Бескуд, который последнюю пару минут совершенно откровенно затягивал рассказ, видимо, не решаясь перейти к самой важной и интересной части, встрепенулся.
– Да, может, я уже это самое…
– Сидеть, – негромко, отрывисто припечатал глава Темных. А когда физиономии обоих подчиненных вытянулись в достаточной мере, вдруг улыбнулся и пояснил: – На самом интересном месте – ни за что!
Оборотень занервничал и подался вперед.
– Так, а мне? А я? А послушать?
Вопросительно посмотрев на Фишмана, Ольгерд как бы делегировал ответственность. Мол, твой рассказ, тебе и решать. Тот тяжело вздохнул и, не глядя на приятеля, пробормотал:
– Вась, тут это… Понимаешь… Я бы со всей душой… Но не могу! – облегченно выдохнул он наконец.
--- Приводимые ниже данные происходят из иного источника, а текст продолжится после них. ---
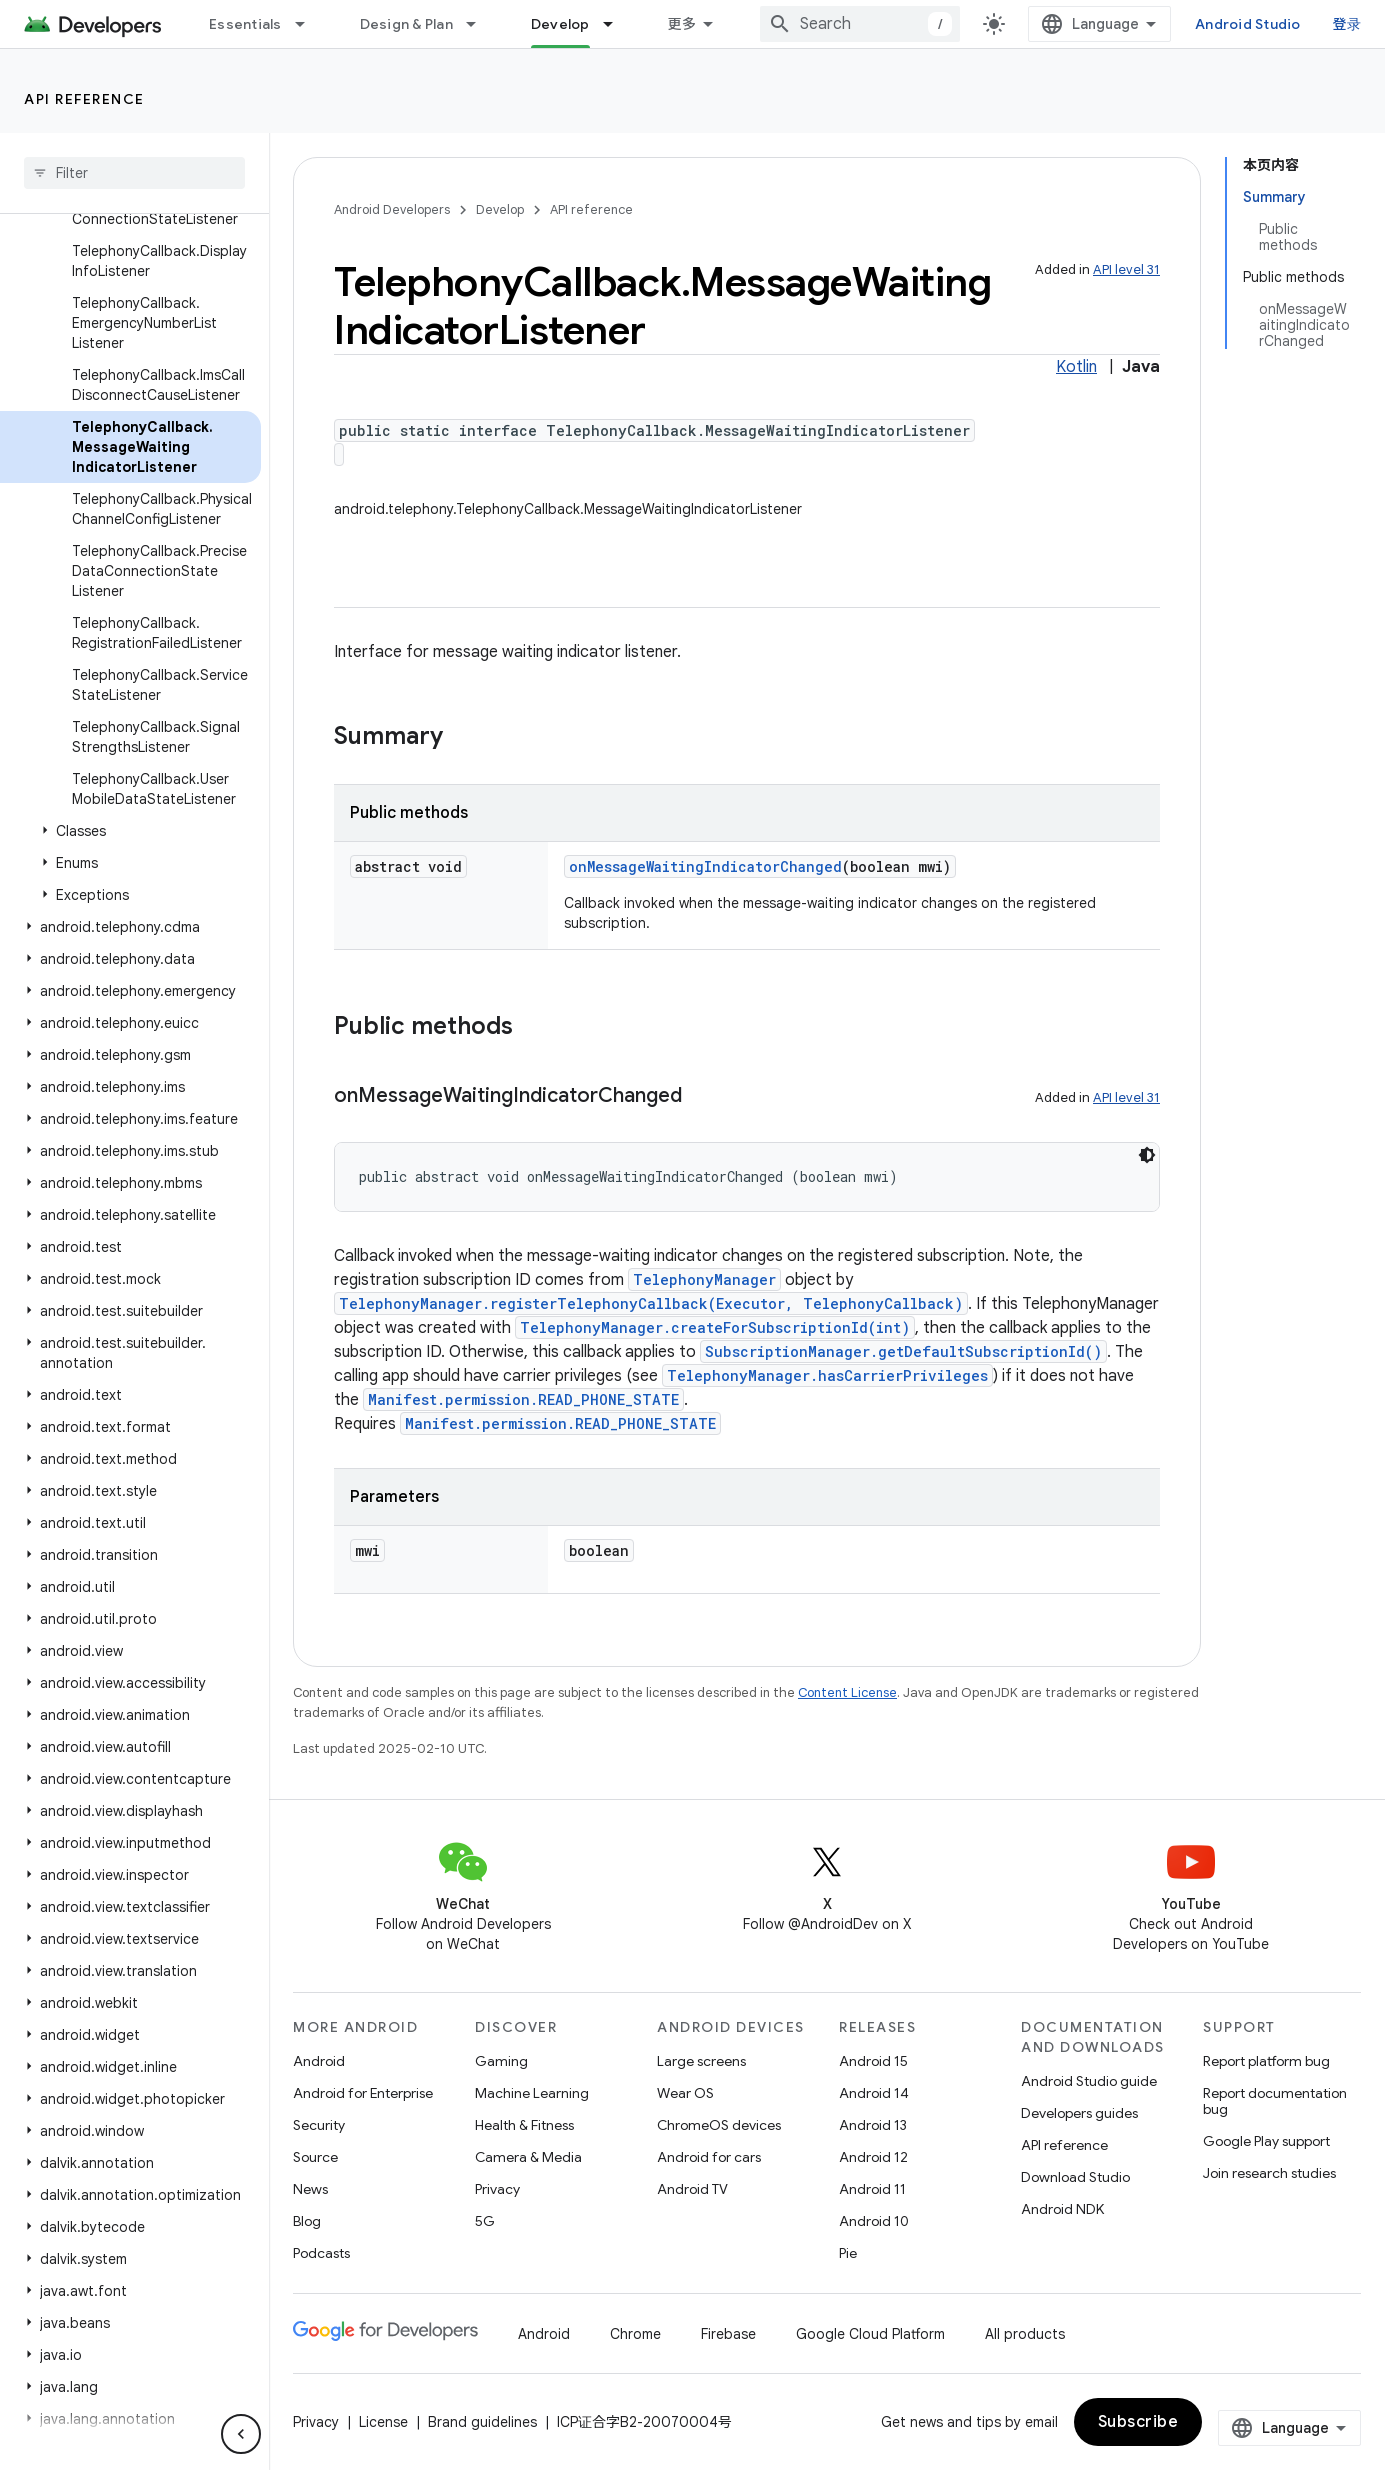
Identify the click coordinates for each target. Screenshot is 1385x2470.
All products (1025, 2334)
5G (485, 2221)
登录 (1347, 24)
А потом покосился на начальство и мстительно выдал: – Вот шеф дослушает и решит. Он у нас мудр и ответственен.
Шпилька, замаскированная под комплимент, звякнула о старательно отращиваемую Темным магом броню невозмутимости и канула куда-то к единообразным товаркам. Ольгерд покровительственно улыбнулся, втайне мечтая все-таки надрать уши хитрому бескуду, отослал задумчивого оборотня еще одним взмахом руки и поцокал ногтем по столу, привлекая внимание рассказчика.
– Я почти догадываюсь, но мне интересно. Значит, это был…
– Зеленый Человек, – передернул плечами Цатогуа. – Он же князь Анджей Илошвай. Собственной персоной.
* * *
После ухода Шоним коробочка с мезузой была водворена на свое законное место поверх дверного косяка. Естественно, начало разговора с неожиданным гостем происходило во дворе – усталый, измотанный шойхет спросонья, видимо, даже не очень понимал, чего от него хотят или, скорее, что ему предлагают. Зато когда до него дошло…
Дверь грохнула в стену, реликвия во второй раз за прошедшие сутки отправилась на дно сундука. Если бы сие узрел рав местной общины – его бы хватил удар, но, хвала Всевышнему, посторонних наблюдателей в доме не было. Все непосторонние, но очень любопытные, были разогнаны всклокоченным стариком по комнатам, вполголоса ворча, что в последнее время от колдунов да чародеев ночного покоя как не бывало. И только после этого в дверном проеме выросла знакомая Кадишу фигура – с которой все и началось.
Зеленый Человек при ближайшем рассмотрении оказался высок, смугл, кучеряв и бородат. Видимо, развеял заклинание, не дававшее случайным встречным запомнить его внешность, догадался Кадиш. Он за эти дни наслушался настолько всякого, что уже начинал ощущать себя если не опытным каббалистом, то как минимум адептом на пути к одному из посвящений. Впрочем, чем больше он узнавал, тем больше возникало вопросов – что было, в общем, закономерно.